It's the neighborhood Greg...lol

Sent from my SM-N920V using Tapatalk


----------



## spoker (Mar 26, 2017)

2 minty sachs 3 speed coaster hubs with 2 nos shifters


----------



## rustjunkie (Mar 26, 2017)

A couple of seats, some seat parts, Eldi pedal wrench, and a habu from my homie on some cool vintage hardware and p-car goodies


----------



## bentwoody66 (Mar 26, 2017)

Got my switches for my battery tubes


----------



## spoker (Mar 26, 2017)

rustjunkie said:


> A couple of seats, some seat parts, Elsie pedal wrench, and a habu from my homie on some cool vintage hardware and p-car goodies
> 
> View attachment 441521 View attachment 441522
> View attachment 441524
> ...



i like the anchor emblem,lot of the bolts on muscle cars were anchor bolts


----------



## WetDogGraphix (Mar 26, 2017)

Been a busy week.....
A cool wheel lock.

 
Crank and chainring..


 
A horn..


 
2 reflectors..



Some tools 


 



A 3  speed wheel for a project..


 
Some tires for my 36 Tribar......


 
And this bike, which I'm not sure what it is......


----------



## tanksalot (Mar 26, 2017)

Bought these lights and TOC lanterns last week I finally had a chance to unpack the box. And a chance to test my new phone camera. If you look carefully there is a cow in the center of the ring.


----------



## bikeyard (Mar 26, 2017)

Got this home this week


----------



## Rollo (Mar 26, 2017)

... Got a Bendix Aviation manual 2 speed set up for my Monark Coupe de Ville ... Got everything all cleaned , regreased and ready to lace up ...


----------



## spoker (Mar 26, 2017)

spoker said:


> 2 minty sachs 3 speed coaster hubs with 2 nos shifters View attachment 441505



i wasnt familiar with these hub,looked up sheldon brown he say they are pretty strong,you also can use a strurmy-arger shifter with em!


----------



## fordmike65 (Mar 26, 2017)

Picked up this unknown tank at the bike swap this morning. Not sure what it fits, but I'm pretty sure I can remove the innards & cram a cold beer in there for long rides.


----------



## rustystone2112 (Mar 26, 2017)

I couldn't stop myself, you know the DELTA DISEASE again.  Just got this on eBay  a few minutes ago
I think it's the last one of the Zeppelin style Delta's I needed


----------



## rustjunkie (Mar 26, 2017)

fordmike65 said:


> Not sure what it fits, but I'm pretty sure I can remove the innards & cram a cold beer in there for long rides.
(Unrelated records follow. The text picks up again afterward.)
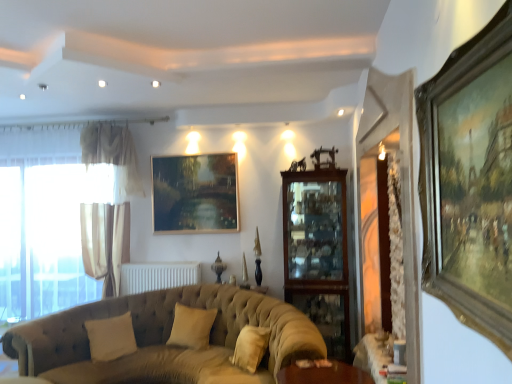 In order to click on empty space that is ontop of oil painting at center, arranged as the 1th picture frame when viewed from the left (from a real-world perspective) in this screenshot , I will do [196, 153]. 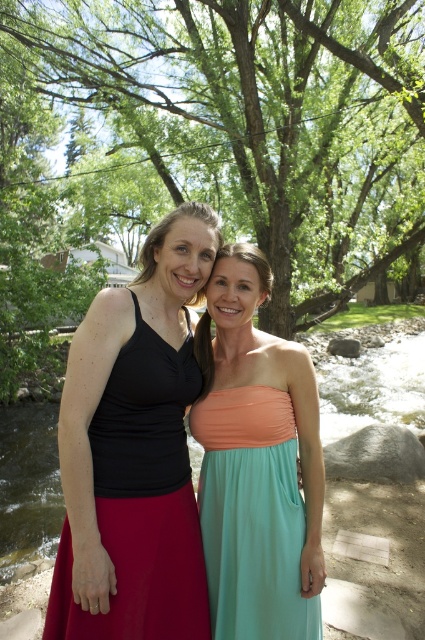 Is teal satin strapless dress at center in front of green fabric dress at center?

Yes, it is in front of green fabric dress at center.

Does point (252, 426) come farther from viewer compared to point (23, 417)?

That is False.

Does point (269, 461) lie in front of point (47, 452)?

Yes.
Must be what it's for: pack it with ice and stuff a frosty-pop in there. As the ice melts the water comes out the drainage holes at the front.


----------



## fordmike65 (Mar 26, 2017)

rustjunkie said:


> Must be what it's for: pack it with ice and stuff a frosty-pop in there. As the ice melts the water comes out the drainage holes at the front.
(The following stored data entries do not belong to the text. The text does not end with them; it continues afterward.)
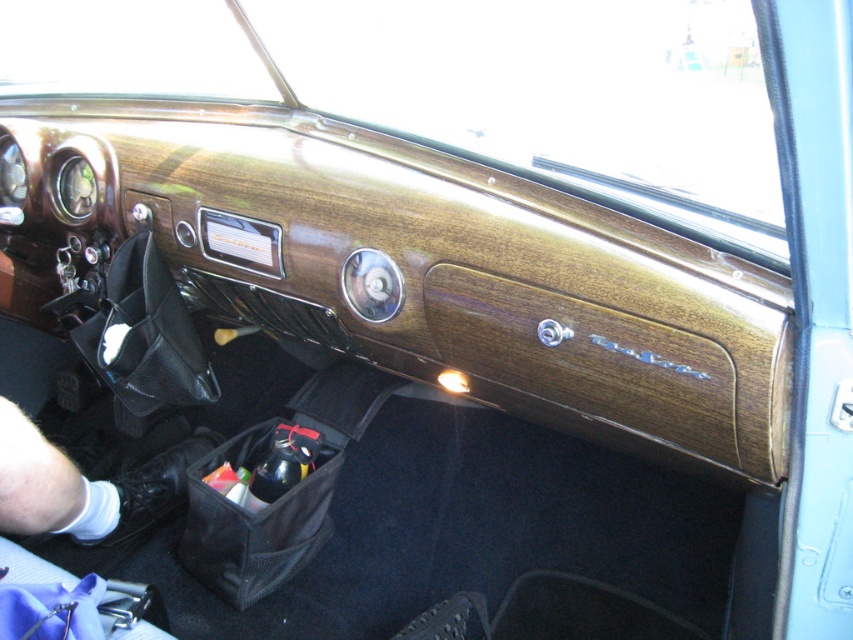 Looking at this image, does black mesh bag at lower center have a lesser width compared to black leather glove at lower left?

Incorrect, black mesh bag at lower center's width is not less than black leather glove at lower left's.

Can you confirm if black mesh bag at lower center is wider than black leather glove at lower left?

Indeed, black mesh bag at lower center has a greater width compared to black leather glove at lower left.

Which is in front, point (212, 547) or point (86, 509)?

Positioned in front is point (86, 509).

Where is `black mesh bag at lower center`? This screenshot has height=640, width=853. black mesh bag at lower center is located at coordinates (254, 522).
Could also double as a crotch cooler on those hot summer rides, much like those old car swamp coolers


----------



## SimpleMan (Mar 26, 2017)

No bicycle parts. Picked up this old cast iron street light that was originally from Los Angeles in the 1920's. Big light measuring over 40" tall. Those top panels are all sun colored glass. Gonna make it into a table lamp  


 
Also picked up this cool old cider press made in Lancaster Ohio.


----------



## fordmike65 (Mar 26, 2017)

rustystone2112 said:


> I couldn't stop myself, you know the DELTA DISEASE again.  Just got this on eBay  a few minutes ago
> 
> View attachment 441670
> 
> ...



Was watching that one. Strong price on a nice rarely seen horn. Congrats!


----------



## cyclingday (Mar 26, 2017)

I've had this one for a few months, but I finally got it all serviced up and took it out for its first ride in a very long time.

 

 

 1918 Davis made, Harley Davidson, Motorcyke.


----------



## Freqman1 (Mar 26, 2017)

Now that is awesome! As usual you took that bike to a whole new level Marty. Suuuwheeet. V/r Shawn


----------



## kreika (Mar 26, 2017)

fordmike65 said:


> Could also double as a crotch cooler on those hot summer rides, much like those old car swamp coolers




That's a great idea, would help cut down on the bat wings.


----------



## tripple3 (Mar 26, 2017)

I got a few things this weekend









My favorite thing is this birthday present


----------



## IngoMike (Mar 26, 2017)

I have been on a toy binge lately....


----------



## rustystone2112 (Mar 26, 2017)

Great stuff !, the ATOMIC DISINTEGRATOR is to cool


----------



## morton (Mar 27, 2017)

Bicycle racers are great....never even seen anything like that before/


----------



## Obi-Wan Schwinnobi (Mar 27, 2017)

fordmike65 said:


> Picked up this unknown tank at the bike swap this morning. Not sure what it fits, but I'm pretty sure I can remove the innards & cram a cold beer in there for long rides.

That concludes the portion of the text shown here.